Copy every line of the entries that includes the word "Home".

[Page layout parsing data]
════════════════════
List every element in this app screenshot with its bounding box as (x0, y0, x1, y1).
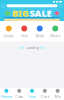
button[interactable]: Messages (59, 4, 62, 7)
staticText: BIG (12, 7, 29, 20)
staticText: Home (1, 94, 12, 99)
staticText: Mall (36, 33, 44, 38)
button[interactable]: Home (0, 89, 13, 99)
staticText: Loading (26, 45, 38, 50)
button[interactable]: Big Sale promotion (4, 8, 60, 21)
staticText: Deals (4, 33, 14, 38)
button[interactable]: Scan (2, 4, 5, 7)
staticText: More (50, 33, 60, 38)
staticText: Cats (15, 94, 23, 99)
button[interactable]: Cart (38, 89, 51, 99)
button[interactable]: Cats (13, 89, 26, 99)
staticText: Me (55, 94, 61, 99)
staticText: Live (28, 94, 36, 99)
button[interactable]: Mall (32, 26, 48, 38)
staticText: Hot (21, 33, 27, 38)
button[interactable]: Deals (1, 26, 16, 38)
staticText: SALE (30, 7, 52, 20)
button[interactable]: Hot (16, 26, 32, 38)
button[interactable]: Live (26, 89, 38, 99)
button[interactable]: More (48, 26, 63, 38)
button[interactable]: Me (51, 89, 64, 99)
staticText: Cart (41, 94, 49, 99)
════════════════════
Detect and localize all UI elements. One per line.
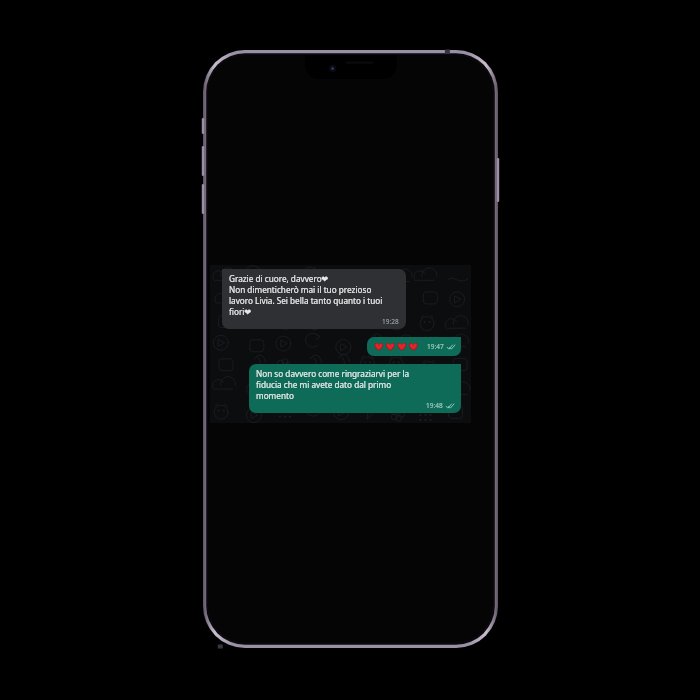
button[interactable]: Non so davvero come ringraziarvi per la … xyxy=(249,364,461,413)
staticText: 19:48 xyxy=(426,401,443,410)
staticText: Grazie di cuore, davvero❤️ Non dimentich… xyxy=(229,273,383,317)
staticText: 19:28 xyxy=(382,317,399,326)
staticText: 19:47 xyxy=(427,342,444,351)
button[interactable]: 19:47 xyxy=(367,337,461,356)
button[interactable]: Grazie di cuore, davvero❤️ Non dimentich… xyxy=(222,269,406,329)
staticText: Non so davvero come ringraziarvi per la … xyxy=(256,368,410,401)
════════════════════
#### Task solution:
staticText: Home (1, 94, 12, 99)
button[interactable]: Home (0, 89, 13, 99)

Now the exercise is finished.